Kapitel 5
Stellen Sie sich eine ländliche Szenerie in der Poebene vor und mittendrin einen Weiler, in dem sich eines der berühmtesten Restaurants Italiens befindet, „Dal Pescatore“.
Der Name „Dal Pescatore“ ist ein wenig irreführend, da man sofort an ein Fischrestaurant denkt. Und historisch war es das ursprünglich auch, als der Großvater des heutigen Patrons, der ebenfalls Antonio Santini hieß, und seine Gattin Teresa die Gaststätte 1926 eröffneten. Das Angebot des damaligen „Vino e Pesce“ bestand vor allem aus frischem Süßwasserfisch aus dem Bächlein hinter dem Restaurant, das heute unter Naturschutz steht, und dem lokalen Lambrusco-Wein. An die ländliche Osteria erinnern heute noch einige Gerichte, zum Beispiel der Hecht mit Petersilie, Sardellen und Kapern.

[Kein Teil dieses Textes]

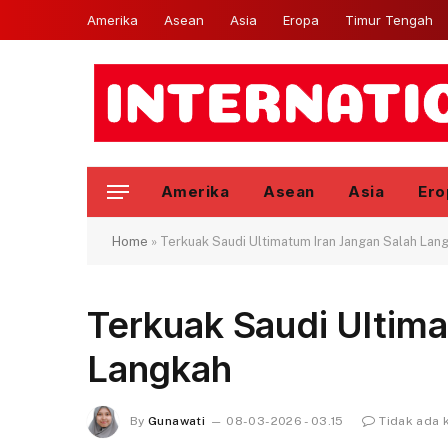
Amerika
Asean
Asia
Eropa
Timur Tengah
Amerika
Asean
Asia
Ero
Home
»
Terkuak Saudi Ultimatum Iran Jangan Salah Lan
Terkuak Saudi Ultima
Langkah
By
Gunawati
08-03-2026 - 03.15
Tidak ada 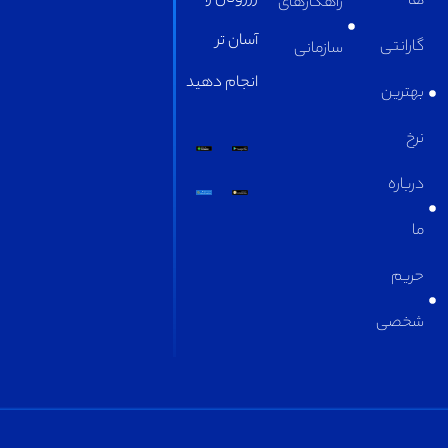
راهکارهای
آسان تر
سازمانی
انجام دهید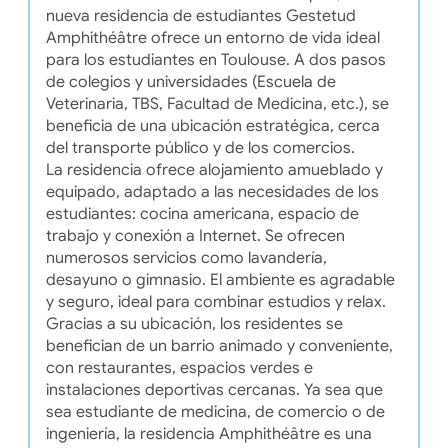
nueva residencia de estudiantes Gestetud
Amphithéâtre ofrece un entorno de vida ideal
para los estudiantes en Toulouse. A dos pasos
de colegios y universidades (Escuela de
Veterinaria, TBS, Facultad de Medicina, etc.), se
beneficia de una ubicación estratégica, cerca
del transporte público y de los comercios.
La residencia ofrece alojamiento amueblado y
equipado, adaptado a las necesidades de los
estudiantes: cocina americana, espacio de
trabajo y conexión a Internet. Se ofrecen
numerosos servicios como lavandería,
desayuno o gimnasio. El ambiente es agradable
y seguro, ideal para combinar estudios y relax.
Gracias a su ubicación, los residentes se
benefician de un barrio animado y conveniente,
con restaurantes, espacios verdes e
instalaciones deportivas cercanas. Ya sea que
sea estudiante de medicina, de comercio o de
ingeniería, la residencia Amphithéâtre es una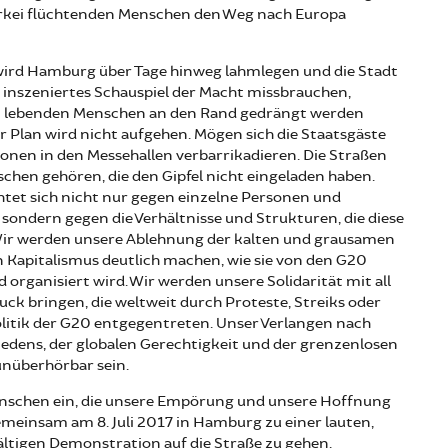
ürkei flüchtenden Menschen den Weg nach Europa
wird Hamburg über Tage hinweg lahmlegen und die Stadt
in inszeniertes Schauspiel der Macht missbrauchen,
t lebenden Menschen an den Rand gedrängt werden
er Plan wird nicht aufgehen. Mögen sich die Staatsgäste
ionen in den Messehallen verbarrikadieren. Die Straßen
hen gehören, die den Gipfel nicht eingeladen haben.
chtet sich nicht nur gegen einzelne Personen und
sondern gegen die Verhältnisse und Strukturen, die diese
Wir werden unsere Ablehnung der kalten und grausamen
n Kapitalismus deutlich machen, wie sie von den G20
 organisiert wird. Wir werden unsere Solidarität mit all
ck bringen, die weltweit durch Proteste, Streiks oder
litik der G20 entgegentreten. Unser Verlangen nach
riedens, der globalen Gerechtigkeit und der grenzenlosen
 unüberhörbar sein.
enschen ein, die unsere Empörung und unsere Hoffnung
gemeinsam am 8. Juli 2017 in Hamburg zu einer lauten,
ältigen Demonstration auf die Straße zu gehen.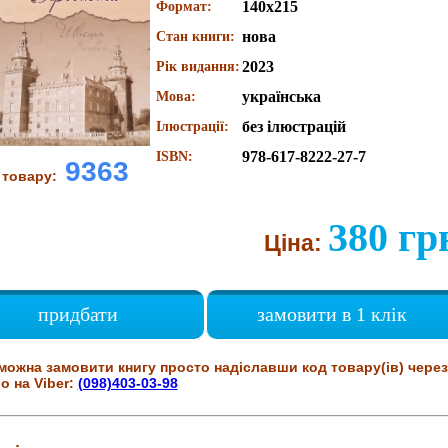
140х215
Формат:
нова
Стан книги:
2023
Рік видання:
українська
Мова:
без ілюстрацій
Ілюстрації:
978-617-8222-27-7
ISBN:
9363
 товару:
380 гр
Ціна:
придбати
замовити в 1 клік
можна замовити книгу просто надіславши код товару(ів) через
о на Viber:
(098)403-03-98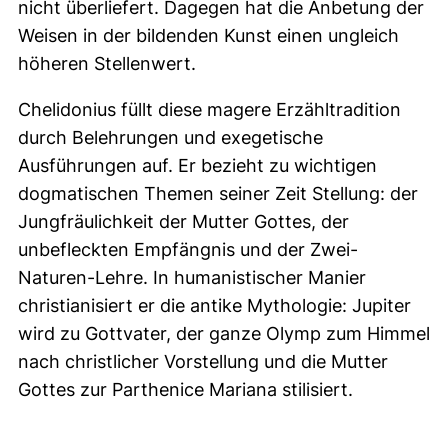
nicht überliefert. Dagegen hat die Anbetung der
Weisen in der bildenden Kunst einen ungleich
höheren Stellenwert.
Chelidonius füllt diese magere Erzähltradition
durch Belehrungen und exegetische
Ausführungen auf. Er bezieht zu wichtigen
dogmatischen Themen seiner Zeit Stellung: der
Jungfräulichkeit der Mutter Gottes, der
unbefleckten Empfängnis und der Zwei-
Naturen-Lehre. In humanistischer Manier
christianisiert er die antike Mythologie: Jupiter
wird zu Gottvater, der ganze Olymp zum Himmel
nach christlicher Vorstellung und die Mutter
Gottes zur Parthenice Mariana stilisiert.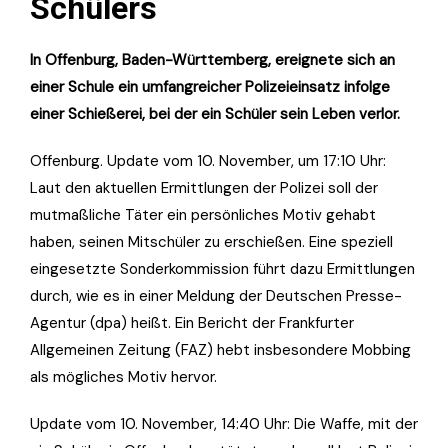
Schülers
In Offenburg, Baden-Württemberg, ereignete sich an
einer Schule ein umfangreicher Polizeieinsatz infolge
einer Schießerei, bei der ein Schüler sein Leben verlor.
Offenburg. Update vom 10. November, um 17:10 Uhr:
Laut den aktuellen Ermittlungen der Polizei soll der
mutmaßliche Täter ein persönliches Motiv gehabt
haben, seinen Mitschüler zu erschießen. Eine speziell
eingesetzte Sonderkommission führt dazu Ermittlungen
durch, wie es in einer Meldung der Deutschen Presse-
Agentur (dpa) heißt. Ein Bericht der Frankfurter
Allgemeinen Zeitung (FAZ) hebt insbesondere Mobbing
als mögliches Motiv hervor.
Update vom 10. November, 14:40 Uhr: Die Waffe, mit der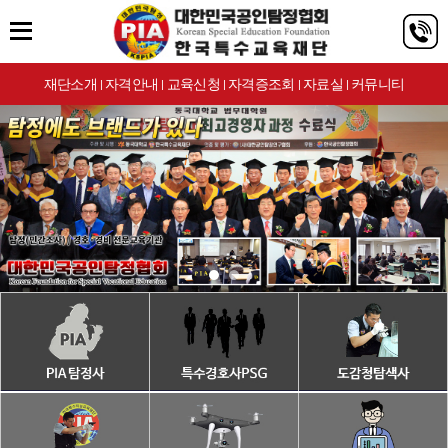
재단소개
자격안내
교육신청
자격증조회
자료실
커뮤니티
|
|
|
|
|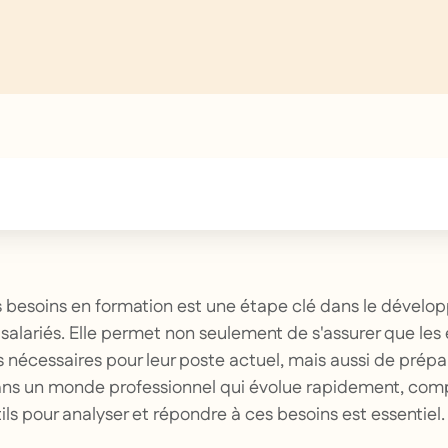
text inside of a div block.
es besoins en formation est une étape clé dans le dével
alariés. Elle permet non seulement de s'assurer que le
s nécessaires pour leur poste actuel, mais aussi de prépar
 Dans un monde professionnel qui évolue rapidement, com
ils pour analyser et répondre à ces besoins est essentiel.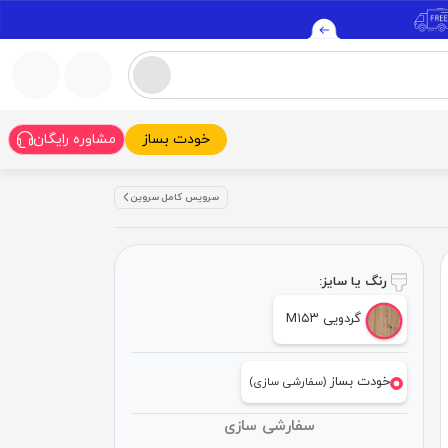
خودت بساز
مشاوره رایگان
سرویس کامل سروین
رنگ یا سایز:
گردویی M۱۵۳
خودت بساز
(سفارشی سازی)
سفارشی سازی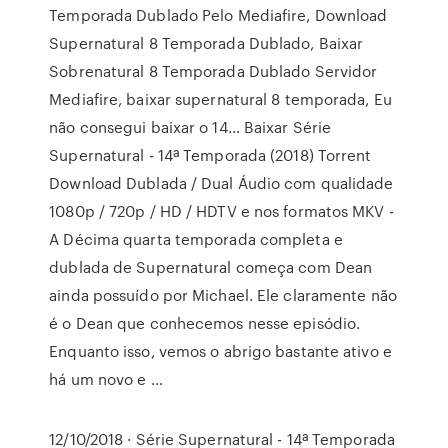
Temporada Dublado Pelo Mediafire, Download
Supernatural 8 Temporada Dublado, Baixar
Sobrenatural 8 Temporada Dublado Servidor
Mediafire, baixar supernatural 8 temporada, Eu
não consegui baixar o 14… Baixar Série
Supernatural - 14ª Temporada (2018) Torrent
Download Dublada / Dual Áudio com qualidade
1080p / 720p / HD / HDTV e nos formatos MKV -
A Décima quarta temporada completa e
dublada de Supernatural começa com Dean
ainda possuído por Michael. Ele claramente não
é o Dean que conhecemos nesse episódio.
Enquanto isso, vemos o abrigo bastante ativo e
há um novo e …
12/10/2018 · Série Supernatural - 14ª Temporada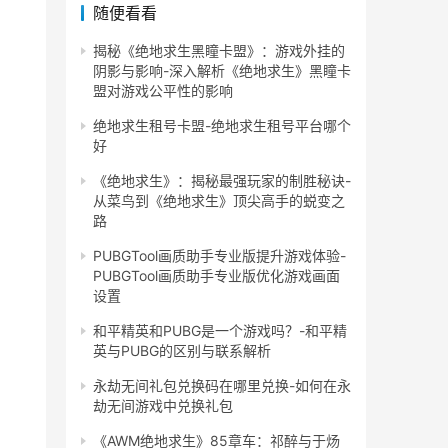
随便看看
揭秘《绝地求生黑瞳卡盟》：游戏外挂的
阴影与影响-深入解析《绝地求生》黑瞳卡
盟对游戏公平性的影响
绝地求生租号卡盟-绝地求生租号平台哪个
好
《绝地求生》：揭秘最强玩家的制胜秘诀-
从菜鸟到《绝地求生》顶尖高手的蜕变之
路
PUBGTool画质助手专业版提升游戏体验-
PUBGTool画质助手专业版优化游戏画面
设置
和平精英和PUBG是一个游戏吗？-和平精
英与PUBG的区别与联系解析
永劫无间礼包兑换码在哪里兑换-如何在永
劫无间游戏中兑换礼包
《AWM绝地求生》85章车：祁醉与于炀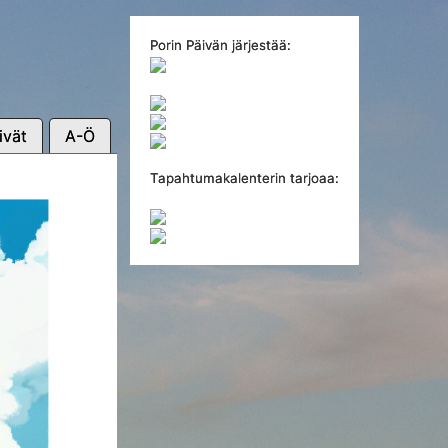
Porin Päivän järjestää:
ivät
A-Ö
Tapahtumakalenterin tarjoaa: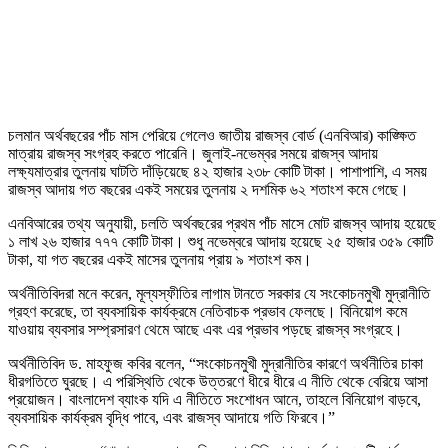
চলমান অর্থবছরের পাঁচ মাস পেরিয়ে গেলেও জাতীয় রাজস্ব বোর্ড (এনবিআর) কাঙ্ক্ষিত
মাত্রায় রাজস্ব সংগ্রহ করতে পারেনি। জুলাই-নভেম্বর সময়ে রাজস্ব আদায়
লক্ষ্যমাত্রার তুলনায় ঘাটতি দাঁড়িয়েছে ৪২ হাজার ২৩৮ কোটি টাকা। পাশাপাশি, এ সময়
রাজস্ব আদায় গত বছরের একই সময়ের তুলনায় ২ দশমিক ৬২ শতাংশ কমে গেছে।
এনবিআরের তথ্য অনুযায়ী, চলতি অর্থবছরের প্রথম পাঁচ মাসে মোট রাজস্ব আদায় হয়েছে
১ লাখ ২৬ হাজার ৭৭৭ কোটি টাকা। শুধু নভেম্বরে আদায় হয়েছে ২৫ হাজার ৩৫৯ কোটি
টাকা, যা গত বছরের একই মাসের তুলনায় প্রায় ৯ শতাংশ কম।
অর্থনীতিবিদরা মনে করেন, মূল্যস্ফীতির লাগাম টানতে সরকার যে সংকোচনমুখী মুদ্রানীতি
গ্রহণ করেছে, তা ব্যবসায়িক কার্যক্রমে নেতিবাচক প্রভাব ফেলছে। বিনিয়োগ কমে
যাওয়ায় ব্যবসার সম্প্রসারণ থেমে আছে এবং এর প্রভাব পড়ছে রাজস্ব সংগ্রহে।
অর্থনীতিবিদ ড. মাহফুজ কবির বলেন, “সংকোচনমুখী মুদ্রানীতির কারণে অর্থনীতির চাকা
ধীরগতিতে ঘুরছে। এ পরিস্থিতি থেকে উত্তরণে ধীরে ধীরে এ নীতি থেকে বেরিয়ে আসা
প্রয়োজন। বাংলাদেশ ব্যাংক যদি এ নীতিতে সংশোধন আনে, তাহলে বিনিয়োগ বাড়বে,
ব্যবসায়িক কার্যক্রম বৃদ্ধি পাবে, এবং রাজস্ব আদায়ে গতি ফিরবে।”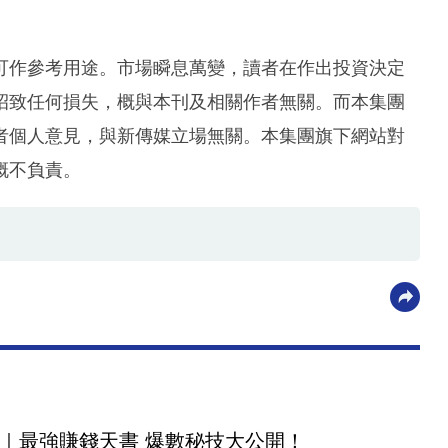
可作參考用途。市場瞬息萬變，讀者在作出投資決定
招致任何損失，概與本刊及相關作者無關。而本集團
者個人意見，與新傳媒立場無關。本集團旗下網站對
概不負責。
｜最強賺錢天書 爆數秘技大公開！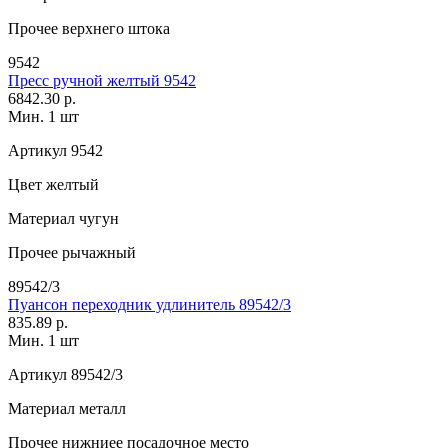
Прочее
верхнего штока
9542
Пресс ручной желтый 9542
6842.30 р.
Мин. 1 шт
Артикул
9542
Цвет
желтый
Материал
чугун
Прочее
рычажный
89542/3
Пуансон переходник удлинитель 89542/3
835.89 р.
Мин. 1 шт
Артикул
89542/3
Материал
металл
Прочее
нижниее посадочное место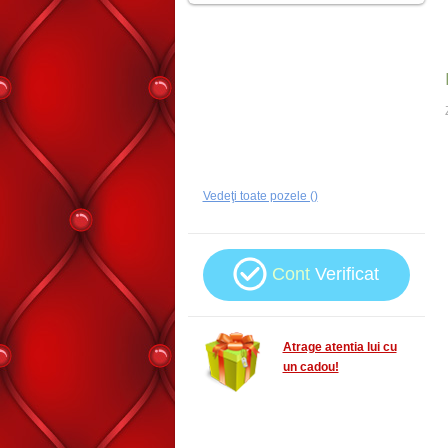
Vedeţi toate pozele ()
Cont
Verificat
Atrage atentia lui cu
un cadou!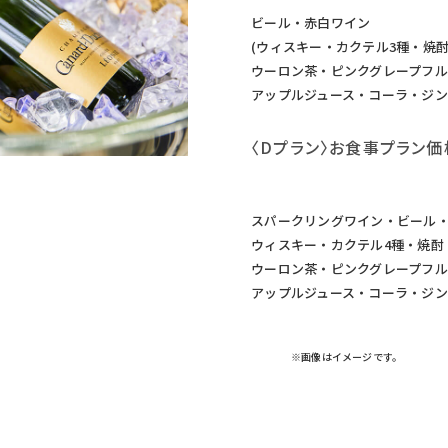
ビール・赤白ワイン
(ウィスキー・カクテル3種・焼
ウーロン茶・ピンクグレープフル
アップルジュース・コーラ・ジン
〈Dプラン〉お食事プラン価格
スパークリングワイン・ビール
ウィスキー・カクテル4種・焼酎
ウーロン茶・ピンクグレープフル
アップルジュース・コーラ・ジン
※画像はイメージです。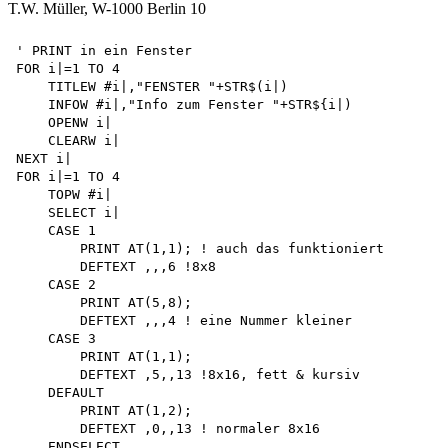
T.W. Müller, W-1000 Berlin 10
' PRINT in ein Fenster 

FOR i|=1 TO 4

    TITLEW #i|,"FENSTER "+STR$(i|)

    INFOW #i|,"Info zum Fenster "+STR${i|)

    OPENW i|

    CLEARW i|

NEXT i|

FOR i|=1 TO 4 

    TOPW #i|

    SELECT i|

    CASE 1

        PRINT AT(1,1); ! auch das funktioniert

        DEFTEXT ,,,6 !8x8 

    CASE 2

        PRINT AT(5,8);

        DEFTEXT ,,,4 ! eine Nummer kleiner

    CASE 3

        PRINT AT(1,1);

        DEFTEXT ,5,,13 !8x16, fett & kursiv 

    DEFAULT

        PRINT AT(1,2);

        DEFTEXT ,0,,13 ! normaler 8x16 

    ENDSELECT 
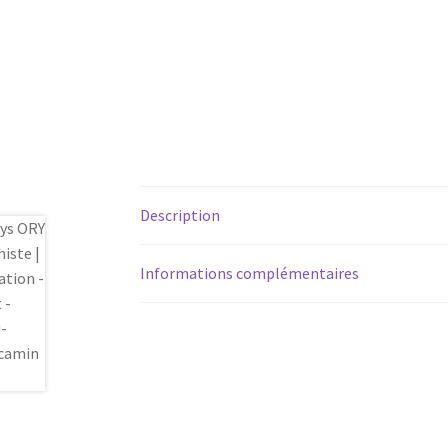
Description
Informations complémentaires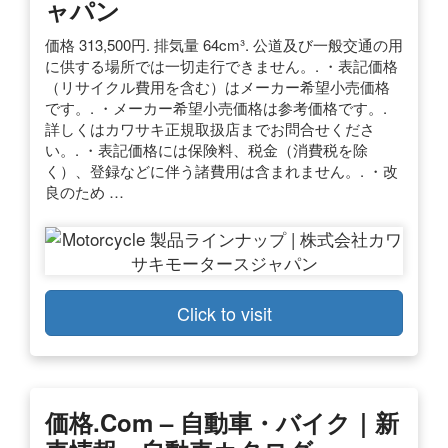
ャパン
価格 313,500円. 排気量 64cm³. 公道及び一般交通の用
に供する場所では一切走行できません。. ・表記価格
（リサイクル費用を含む）はメーカー希望小売価格
です。. ・メーカー希望小売価格は参考価格です。.
詳しくはカワサキ正規取扱店までお問合せくださ
い。. ・表記価格には保険料、税金（消費税を除
く）、登録などに伴う諸費用は含まれません。. ・改
良のため …
Click to visit
価格.com – 自動車・バイク｜新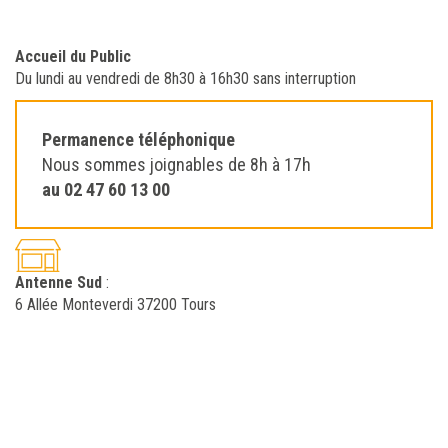
Accueil du Public
Du lundi au vendredi de 8h30 à 16h30 sans interruption
Permanence téléphonique
Nous sommes joignables de 8h à 17h
au 02 47 60 13 00
Antenne Sud
:
6 Allée Monteverdi 37200 Tours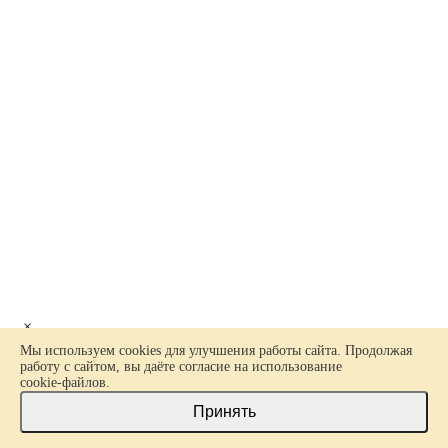
×
Ваш заказ
Мы используем cookies для улучшения работы сайта. Продолжая
работу с сайтом, вы даёте согласие на использование
cookie-файлов
.
Принять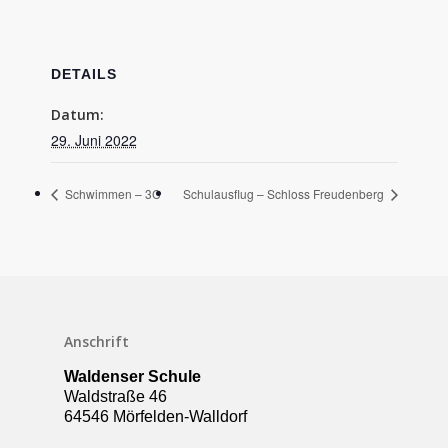
DETAILS
Datum:
29. Juni 2022
Schwimmen – 3C
Schulausflug – Schloss Freudenberg
Schulleben
Anschrift
Downloads
Waldenser Schule
Termine
Waldstraße 46
64546 Mörfelden-Walldorf
Über die Schule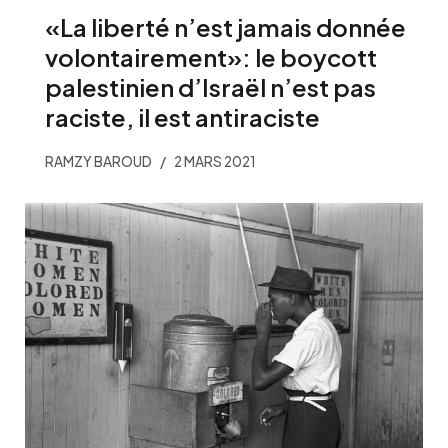
«La liberté n’est jamais donnée
volontairement»: le boycott
palestinien d’Israël n’est pas
raciste, il est antiraciste
RAMZY BAROUD
2 MARS 2021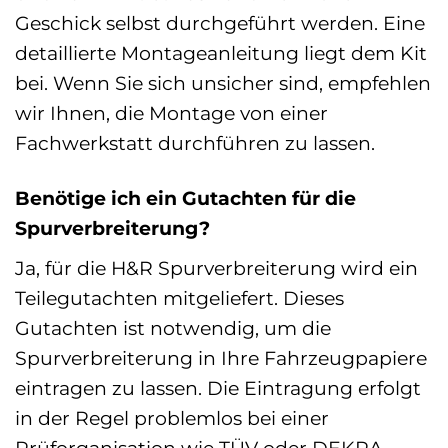
Geschick selbst durchgeführt werden. Eine
detaillierte Montageanleitung liegt dem Kit
bei. Wenn Sie sich unsicher sind, empfehlen
wir Ihnen, die Montage von einer
Fachwerkstatt durchführen zu lassen.
Benötige ich ein Gutachten für die
Spurverbreiterung?
Ja, für die H&R Spurverbreiterung wird ein
Teilegutachten mitgeliefert. Dieses
Gutachten ist notwendig, um die
Spurverbreiterung in Ihre Fahrzeugpapiere
eintragen zu lassen. Die Eintragung erfolgt
in der Regel problemlos bei einer
Prüforganisation wie TÜV oder DEKRA.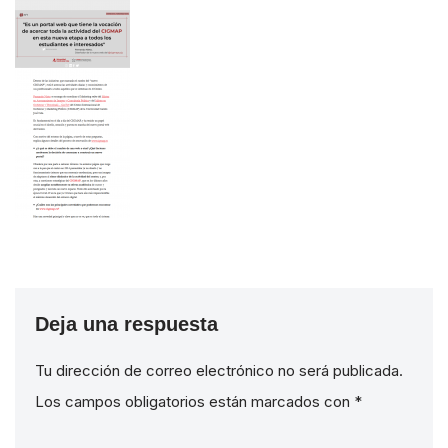
Deja una respuesta
Tu dirección de correo electrónico no será publicada.
Los campos obligatorios están marcados con
*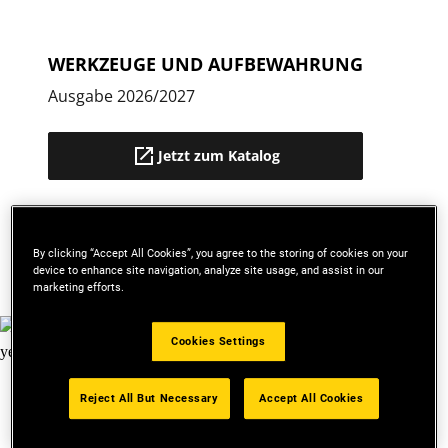
WERKZEUGE UND AUFBEWAHRUNG
Ausgabe 2026/2027
Jetzt zum Katalog
BROSCHÜREN
By clicking “Accept All Cookies”, you agree to the storing of cookies on your
device to enhance site navigation, analyze site usage, and assist in our
marketing efforts.
Cookies Settings
Reject All But Necessary
Accept All Cookies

Antonios und Teresas Sohn Giovanni, von seinen Eltern bestens geschult, leitete den Aufwärtstrend des „Vino e Pesce“ ein, als er und seine Frau Bruna die ersten Schritte zur Veränderung des Restaurants unternahmen. Bruna, die neben ihrer Schwiegermutter Teresa kochte, führte nicht nur Pasta ein, sie machte sie auch zu ihrer Spezialität, einschließlich der Tortelli di zucca, die zu einem Klassiker des Hauses wurden. Und als auch Fleischgerichte auf der Speisekarte Einzug hielten, wurde parallel dazu die Ausstattung des Restaurants aufgewertet.Als der Status einer Trattoria erreicht war, wurde es Zeit für den Namenswechsel zum heutigen „Dal Pescatore“.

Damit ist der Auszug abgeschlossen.